THE INPUT START

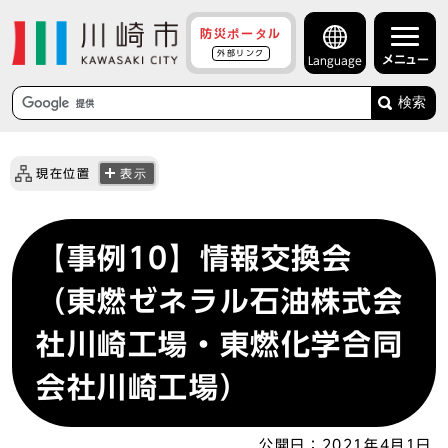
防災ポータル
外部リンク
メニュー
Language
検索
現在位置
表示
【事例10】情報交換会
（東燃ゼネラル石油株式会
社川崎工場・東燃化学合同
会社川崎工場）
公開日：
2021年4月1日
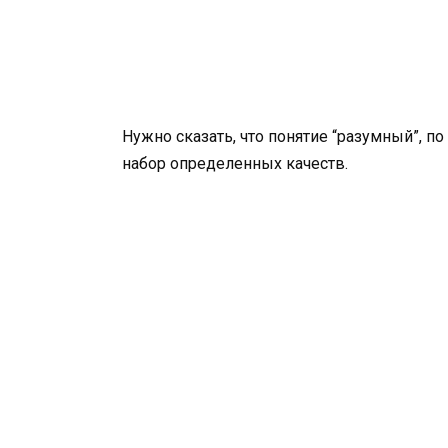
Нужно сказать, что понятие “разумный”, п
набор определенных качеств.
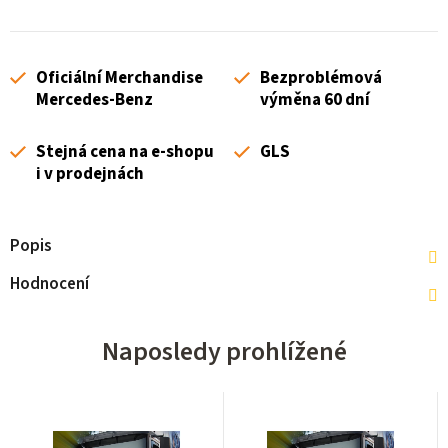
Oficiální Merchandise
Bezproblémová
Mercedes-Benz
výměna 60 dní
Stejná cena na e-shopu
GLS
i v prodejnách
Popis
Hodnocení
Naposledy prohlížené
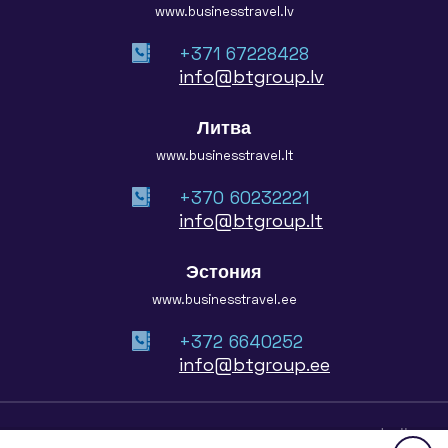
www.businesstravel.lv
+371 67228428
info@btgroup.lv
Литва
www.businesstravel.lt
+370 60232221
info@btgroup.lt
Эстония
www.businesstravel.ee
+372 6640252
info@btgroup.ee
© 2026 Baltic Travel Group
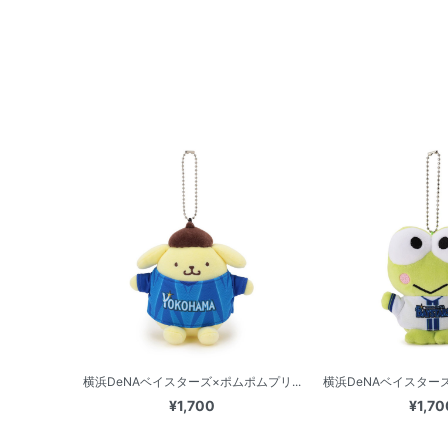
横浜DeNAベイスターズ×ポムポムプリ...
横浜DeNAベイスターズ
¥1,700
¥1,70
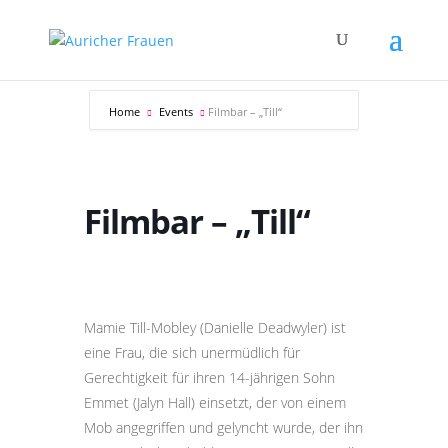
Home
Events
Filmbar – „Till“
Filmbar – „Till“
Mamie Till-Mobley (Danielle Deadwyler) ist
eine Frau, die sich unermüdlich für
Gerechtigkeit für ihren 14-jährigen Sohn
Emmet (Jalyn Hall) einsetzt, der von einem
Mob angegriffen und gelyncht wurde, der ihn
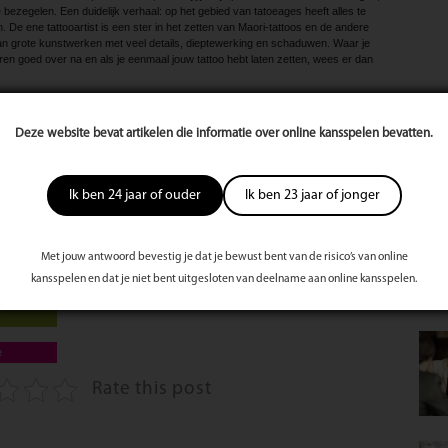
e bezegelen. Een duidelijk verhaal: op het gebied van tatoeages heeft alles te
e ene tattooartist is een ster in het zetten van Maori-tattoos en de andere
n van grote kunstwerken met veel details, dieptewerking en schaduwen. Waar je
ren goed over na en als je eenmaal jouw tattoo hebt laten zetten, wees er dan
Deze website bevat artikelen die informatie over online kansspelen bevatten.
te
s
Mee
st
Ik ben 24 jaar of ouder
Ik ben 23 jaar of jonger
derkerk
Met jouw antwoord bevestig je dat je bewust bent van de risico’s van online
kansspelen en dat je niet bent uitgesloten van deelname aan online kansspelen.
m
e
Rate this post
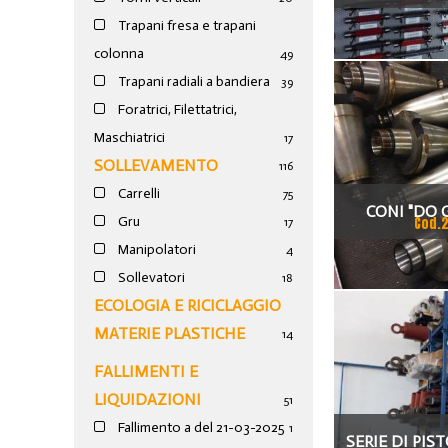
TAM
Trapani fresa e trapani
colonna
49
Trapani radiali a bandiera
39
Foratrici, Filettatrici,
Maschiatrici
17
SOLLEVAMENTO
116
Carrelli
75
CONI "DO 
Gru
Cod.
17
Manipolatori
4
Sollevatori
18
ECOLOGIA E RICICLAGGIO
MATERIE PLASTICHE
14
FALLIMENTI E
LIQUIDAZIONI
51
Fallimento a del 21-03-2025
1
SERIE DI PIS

THE INPUT END

▶ _TASK TO COMPLETE_:
Within the data above, repeat exactly the lines from the one bearing "Met jouw antwoord" through the one bearing "Maschiatrici". Include no pictures and nothing else.

▶ _COMPLETED TASK_:
Met jouw antwoord bevestig je dat je bewust bent van de risico’s van online
kansspelen en dat je niet bent uitgesloten van deelname aan online kansspelen.
m
e
Rate this post
TAM
Trapani fresa e trapani
colonna
49
Trapani radiali a bandiera
39
Foratrici, Filettatrici,
Maschiatrici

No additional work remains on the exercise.